> [Records from a dataset]
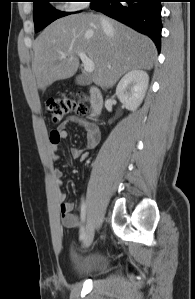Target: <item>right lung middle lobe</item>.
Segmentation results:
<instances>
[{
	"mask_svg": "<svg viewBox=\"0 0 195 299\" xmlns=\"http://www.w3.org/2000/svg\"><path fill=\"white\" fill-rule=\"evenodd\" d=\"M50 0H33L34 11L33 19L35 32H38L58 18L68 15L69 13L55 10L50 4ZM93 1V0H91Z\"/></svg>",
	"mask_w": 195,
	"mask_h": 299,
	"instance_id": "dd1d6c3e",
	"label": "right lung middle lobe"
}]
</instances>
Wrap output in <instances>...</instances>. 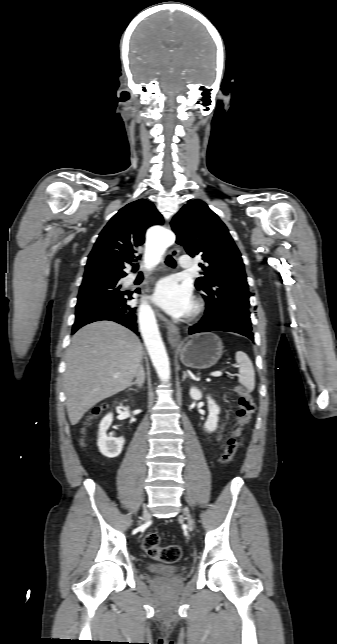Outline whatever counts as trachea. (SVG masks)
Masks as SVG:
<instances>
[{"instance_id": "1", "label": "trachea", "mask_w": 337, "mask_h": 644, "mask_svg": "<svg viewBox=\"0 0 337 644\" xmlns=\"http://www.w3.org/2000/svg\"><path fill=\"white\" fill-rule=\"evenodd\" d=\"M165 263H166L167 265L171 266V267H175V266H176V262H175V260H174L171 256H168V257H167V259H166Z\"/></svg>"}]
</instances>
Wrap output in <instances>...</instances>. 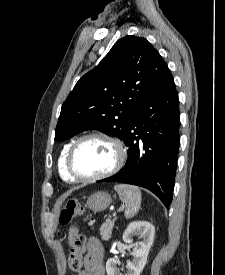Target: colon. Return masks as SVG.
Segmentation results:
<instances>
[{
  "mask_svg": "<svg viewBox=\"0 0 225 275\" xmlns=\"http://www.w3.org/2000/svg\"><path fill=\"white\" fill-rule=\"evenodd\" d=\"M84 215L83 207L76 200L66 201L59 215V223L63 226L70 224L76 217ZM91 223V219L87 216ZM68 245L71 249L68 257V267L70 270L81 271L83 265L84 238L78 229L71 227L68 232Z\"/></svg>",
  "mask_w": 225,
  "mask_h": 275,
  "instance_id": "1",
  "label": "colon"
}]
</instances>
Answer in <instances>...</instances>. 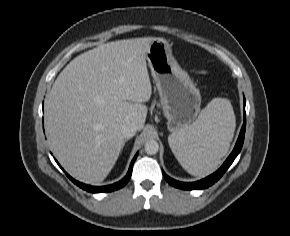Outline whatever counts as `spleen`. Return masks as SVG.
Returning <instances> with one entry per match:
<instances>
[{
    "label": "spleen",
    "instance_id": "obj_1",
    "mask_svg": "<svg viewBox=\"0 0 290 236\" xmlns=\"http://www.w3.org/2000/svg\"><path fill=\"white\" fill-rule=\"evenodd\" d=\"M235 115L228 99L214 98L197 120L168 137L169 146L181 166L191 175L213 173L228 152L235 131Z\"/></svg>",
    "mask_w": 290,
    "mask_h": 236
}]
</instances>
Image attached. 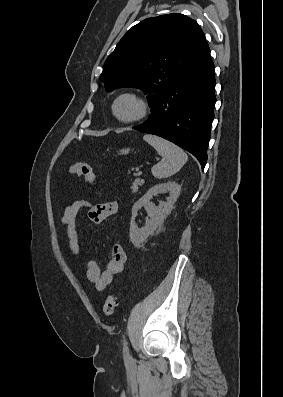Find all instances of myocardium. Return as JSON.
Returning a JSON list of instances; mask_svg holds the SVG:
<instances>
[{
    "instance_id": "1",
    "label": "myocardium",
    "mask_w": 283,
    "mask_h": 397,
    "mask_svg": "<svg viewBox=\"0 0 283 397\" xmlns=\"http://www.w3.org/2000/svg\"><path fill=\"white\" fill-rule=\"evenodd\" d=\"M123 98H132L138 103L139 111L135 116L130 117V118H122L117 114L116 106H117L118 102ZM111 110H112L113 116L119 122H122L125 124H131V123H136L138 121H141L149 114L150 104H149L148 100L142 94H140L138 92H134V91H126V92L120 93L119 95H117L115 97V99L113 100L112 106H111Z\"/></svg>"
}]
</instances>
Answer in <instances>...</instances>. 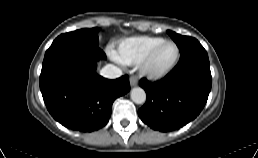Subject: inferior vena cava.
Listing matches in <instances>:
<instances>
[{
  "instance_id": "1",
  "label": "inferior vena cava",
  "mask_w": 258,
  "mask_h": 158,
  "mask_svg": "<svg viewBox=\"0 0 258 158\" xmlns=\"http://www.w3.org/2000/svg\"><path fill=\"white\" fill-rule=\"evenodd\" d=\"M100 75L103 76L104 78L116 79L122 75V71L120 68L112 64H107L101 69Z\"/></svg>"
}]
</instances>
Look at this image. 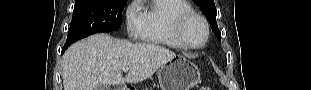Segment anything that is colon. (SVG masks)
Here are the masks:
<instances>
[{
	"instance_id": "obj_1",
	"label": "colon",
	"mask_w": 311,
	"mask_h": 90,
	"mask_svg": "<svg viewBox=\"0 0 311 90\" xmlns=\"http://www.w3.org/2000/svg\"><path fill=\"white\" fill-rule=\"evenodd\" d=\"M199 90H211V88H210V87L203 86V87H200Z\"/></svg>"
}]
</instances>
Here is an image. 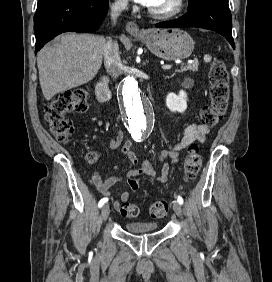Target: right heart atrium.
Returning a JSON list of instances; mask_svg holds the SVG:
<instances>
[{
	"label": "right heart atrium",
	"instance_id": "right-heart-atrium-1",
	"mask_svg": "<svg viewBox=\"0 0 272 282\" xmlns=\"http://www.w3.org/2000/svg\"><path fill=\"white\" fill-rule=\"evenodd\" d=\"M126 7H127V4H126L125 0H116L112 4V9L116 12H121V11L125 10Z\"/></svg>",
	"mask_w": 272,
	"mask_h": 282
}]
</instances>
...
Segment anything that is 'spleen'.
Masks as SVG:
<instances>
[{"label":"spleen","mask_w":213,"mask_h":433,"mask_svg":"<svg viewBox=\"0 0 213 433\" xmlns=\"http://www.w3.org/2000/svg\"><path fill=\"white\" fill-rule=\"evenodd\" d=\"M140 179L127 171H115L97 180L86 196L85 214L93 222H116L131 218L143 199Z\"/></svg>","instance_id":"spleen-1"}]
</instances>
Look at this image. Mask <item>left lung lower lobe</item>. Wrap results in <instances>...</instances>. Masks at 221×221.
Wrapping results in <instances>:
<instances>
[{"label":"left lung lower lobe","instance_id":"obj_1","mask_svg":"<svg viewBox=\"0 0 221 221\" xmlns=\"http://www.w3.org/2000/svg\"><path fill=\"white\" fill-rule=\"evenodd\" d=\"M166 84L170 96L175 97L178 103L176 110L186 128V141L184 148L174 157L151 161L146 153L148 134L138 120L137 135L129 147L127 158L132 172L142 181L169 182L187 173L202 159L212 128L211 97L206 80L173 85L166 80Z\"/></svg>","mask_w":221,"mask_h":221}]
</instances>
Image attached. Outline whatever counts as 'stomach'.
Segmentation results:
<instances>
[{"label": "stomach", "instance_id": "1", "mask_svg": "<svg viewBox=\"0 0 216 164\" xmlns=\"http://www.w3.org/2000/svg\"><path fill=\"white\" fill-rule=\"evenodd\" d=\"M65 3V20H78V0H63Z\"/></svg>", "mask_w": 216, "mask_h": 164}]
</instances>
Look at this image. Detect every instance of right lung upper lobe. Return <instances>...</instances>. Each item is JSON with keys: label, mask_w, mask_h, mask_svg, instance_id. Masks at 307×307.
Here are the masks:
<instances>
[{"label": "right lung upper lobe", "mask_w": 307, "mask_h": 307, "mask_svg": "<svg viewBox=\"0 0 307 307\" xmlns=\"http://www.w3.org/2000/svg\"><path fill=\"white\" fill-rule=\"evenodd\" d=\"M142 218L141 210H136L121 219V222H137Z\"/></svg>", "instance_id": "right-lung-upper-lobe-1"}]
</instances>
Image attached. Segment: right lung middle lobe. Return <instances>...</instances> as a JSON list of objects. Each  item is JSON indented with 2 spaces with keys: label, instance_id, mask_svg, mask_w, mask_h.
--
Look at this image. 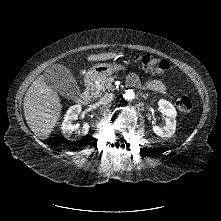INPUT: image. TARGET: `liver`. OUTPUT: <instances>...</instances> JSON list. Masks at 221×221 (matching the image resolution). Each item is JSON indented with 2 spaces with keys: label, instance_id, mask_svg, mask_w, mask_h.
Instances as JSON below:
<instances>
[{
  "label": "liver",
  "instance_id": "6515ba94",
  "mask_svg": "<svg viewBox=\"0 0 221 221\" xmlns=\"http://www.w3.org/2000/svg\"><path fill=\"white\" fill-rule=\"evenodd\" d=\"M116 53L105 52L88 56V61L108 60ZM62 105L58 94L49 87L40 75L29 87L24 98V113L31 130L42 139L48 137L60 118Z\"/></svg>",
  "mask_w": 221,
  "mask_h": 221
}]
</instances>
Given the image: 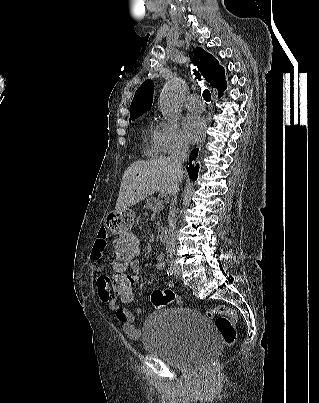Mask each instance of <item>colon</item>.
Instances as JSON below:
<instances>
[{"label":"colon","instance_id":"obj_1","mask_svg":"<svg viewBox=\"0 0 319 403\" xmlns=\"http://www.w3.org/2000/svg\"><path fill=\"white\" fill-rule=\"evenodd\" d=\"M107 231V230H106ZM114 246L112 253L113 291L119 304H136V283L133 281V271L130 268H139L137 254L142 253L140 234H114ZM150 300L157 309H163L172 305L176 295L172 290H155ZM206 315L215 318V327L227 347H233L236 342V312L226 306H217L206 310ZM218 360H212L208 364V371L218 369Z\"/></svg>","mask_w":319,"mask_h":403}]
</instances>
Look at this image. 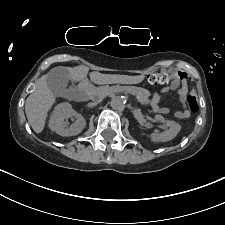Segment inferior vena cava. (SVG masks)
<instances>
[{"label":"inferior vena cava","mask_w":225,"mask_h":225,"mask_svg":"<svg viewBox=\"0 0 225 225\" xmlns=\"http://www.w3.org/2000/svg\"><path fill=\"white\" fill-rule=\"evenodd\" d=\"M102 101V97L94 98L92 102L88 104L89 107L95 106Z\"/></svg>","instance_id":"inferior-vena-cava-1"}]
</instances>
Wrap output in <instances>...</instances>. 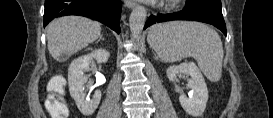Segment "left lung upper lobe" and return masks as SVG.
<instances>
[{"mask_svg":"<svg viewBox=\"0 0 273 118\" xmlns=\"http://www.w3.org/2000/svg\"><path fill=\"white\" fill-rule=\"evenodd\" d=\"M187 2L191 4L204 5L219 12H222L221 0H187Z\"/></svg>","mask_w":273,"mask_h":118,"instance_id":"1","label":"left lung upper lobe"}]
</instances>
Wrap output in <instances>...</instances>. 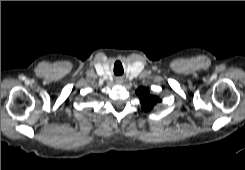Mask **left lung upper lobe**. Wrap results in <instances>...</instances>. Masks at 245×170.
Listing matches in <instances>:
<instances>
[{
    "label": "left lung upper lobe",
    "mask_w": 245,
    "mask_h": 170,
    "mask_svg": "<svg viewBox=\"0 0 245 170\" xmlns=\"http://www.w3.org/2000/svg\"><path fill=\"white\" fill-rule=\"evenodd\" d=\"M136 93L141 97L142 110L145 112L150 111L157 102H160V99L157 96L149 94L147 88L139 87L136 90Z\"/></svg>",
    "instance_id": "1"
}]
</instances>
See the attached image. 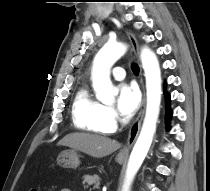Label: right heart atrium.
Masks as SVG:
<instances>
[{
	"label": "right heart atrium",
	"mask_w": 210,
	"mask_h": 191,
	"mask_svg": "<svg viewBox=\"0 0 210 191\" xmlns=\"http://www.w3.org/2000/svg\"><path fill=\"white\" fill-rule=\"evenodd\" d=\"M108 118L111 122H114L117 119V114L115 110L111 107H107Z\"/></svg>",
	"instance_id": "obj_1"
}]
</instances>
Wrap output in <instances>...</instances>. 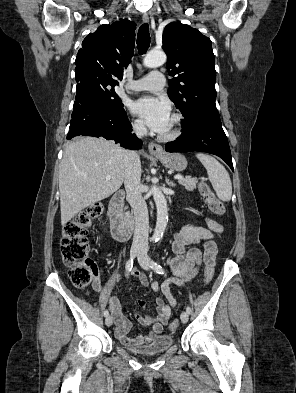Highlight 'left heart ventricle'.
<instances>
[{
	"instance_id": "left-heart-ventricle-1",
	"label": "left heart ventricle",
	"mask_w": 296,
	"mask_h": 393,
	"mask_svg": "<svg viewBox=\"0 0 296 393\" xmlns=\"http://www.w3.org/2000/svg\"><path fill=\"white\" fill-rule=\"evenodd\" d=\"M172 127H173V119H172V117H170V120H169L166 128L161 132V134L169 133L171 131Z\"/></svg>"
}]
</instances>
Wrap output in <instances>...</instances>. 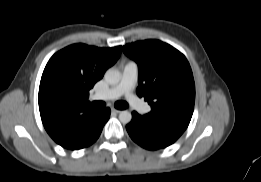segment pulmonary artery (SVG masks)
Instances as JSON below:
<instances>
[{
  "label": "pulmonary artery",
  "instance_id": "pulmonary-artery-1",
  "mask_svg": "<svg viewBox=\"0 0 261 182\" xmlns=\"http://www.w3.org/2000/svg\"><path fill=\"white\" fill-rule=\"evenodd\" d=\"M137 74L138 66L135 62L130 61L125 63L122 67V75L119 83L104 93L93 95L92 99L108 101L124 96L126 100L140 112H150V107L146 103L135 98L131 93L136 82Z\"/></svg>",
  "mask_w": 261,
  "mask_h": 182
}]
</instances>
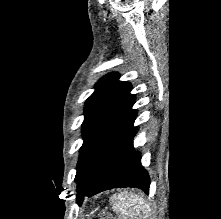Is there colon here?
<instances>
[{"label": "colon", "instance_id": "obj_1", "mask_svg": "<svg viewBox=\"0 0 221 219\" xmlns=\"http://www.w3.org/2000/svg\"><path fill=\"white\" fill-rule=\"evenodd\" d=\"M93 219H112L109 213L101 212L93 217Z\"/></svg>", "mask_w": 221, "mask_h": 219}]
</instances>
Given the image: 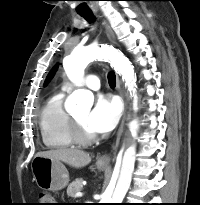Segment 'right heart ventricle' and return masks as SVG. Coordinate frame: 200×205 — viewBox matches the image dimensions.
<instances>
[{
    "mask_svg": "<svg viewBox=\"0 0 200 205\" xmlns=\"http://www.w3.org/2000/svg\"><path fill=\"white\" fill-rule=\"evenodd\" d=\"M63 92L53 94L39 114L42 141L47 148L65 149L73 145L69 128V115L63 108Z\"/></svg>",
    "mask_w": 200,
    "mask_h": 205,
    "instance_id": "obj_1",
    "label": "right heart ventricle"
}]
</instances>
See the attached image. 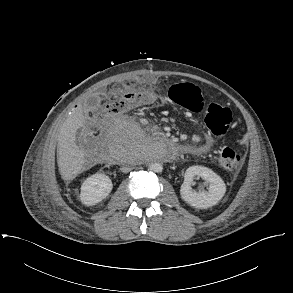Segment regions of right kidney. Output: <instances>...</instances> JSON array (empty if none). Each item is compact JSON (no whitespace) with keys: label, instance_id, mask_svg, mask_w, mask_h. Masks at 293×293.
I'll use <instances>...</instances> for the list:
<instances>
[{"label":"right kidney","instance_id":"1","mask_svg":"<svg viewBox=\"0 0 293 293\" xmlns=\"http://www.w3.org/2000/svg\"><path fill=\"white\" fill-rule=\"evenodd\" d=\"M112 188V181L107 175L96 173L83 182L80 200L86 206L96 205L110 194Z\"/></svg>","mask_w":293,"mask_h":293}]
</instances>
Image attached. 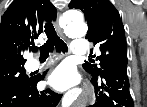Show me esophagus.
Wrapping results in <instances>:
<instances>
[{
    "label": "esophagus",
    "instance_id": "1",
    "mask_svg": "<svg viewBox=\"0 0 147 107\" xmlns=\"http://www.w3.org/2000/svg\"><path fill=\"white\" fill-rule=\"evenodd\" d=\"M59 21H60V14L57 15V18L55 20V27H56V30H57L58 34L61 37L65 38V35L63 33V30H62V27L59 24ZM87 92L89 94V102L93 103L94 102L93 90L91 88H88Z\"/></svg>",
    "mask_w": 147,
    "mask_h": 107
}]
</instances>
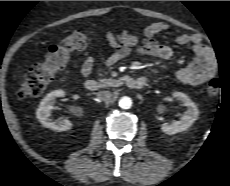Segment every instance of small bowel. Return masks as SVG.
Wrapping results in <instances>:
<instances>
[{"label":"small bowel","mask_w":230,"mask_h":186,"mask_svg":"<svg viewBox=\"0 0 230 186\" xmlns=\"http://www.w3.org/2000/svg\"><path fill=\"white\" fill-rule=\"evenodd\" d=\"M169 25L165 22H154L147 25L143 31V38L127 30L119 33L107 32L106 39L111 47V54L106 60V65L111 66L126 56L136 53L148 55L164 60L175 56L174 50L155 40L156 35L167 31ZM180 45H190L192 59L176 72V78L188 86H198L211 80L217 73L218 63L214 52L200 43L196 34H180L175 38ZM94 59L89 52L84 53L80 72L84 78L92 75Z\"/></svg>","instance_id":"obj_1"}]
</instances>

> [Assigned task]
Using the records above, copy word for word the line with "Look at this image. Detect", the line with "Image attached. Segment: right", and every line between them.

> [The answer]
Look at this image. Detect every instance of right lung upper lobe. Return <instances>...</instances>. Each item is JSON with keys: label, mask_w, mask_h, mask_svg, instance_id. Masks at 307×307.
Here are the masks:
<instances>
[{"label": "right lung upper lobe", "mask_w": 307, "mask_h": 307, "mask_svg": "<svg viewBox=\"0 0 307 307\" xmlns=\"http://www.w3.org/2000/svg\"><path fill=\"white\" fill-rule=\"evenodd\" d=\"M142 218L141 210H136L121 219V222H137Z\"/></svg>", "instance_id": "right-lung-upper-lobe-1"}]
</instances>
Image attached. Segment: right lung middle lobe. Return <instances>...</instances> as a JSON list of objects. Each  item is JSON indented with 2 spaces with keys: label, instance_id, mask_svg, mask_w, mask_h.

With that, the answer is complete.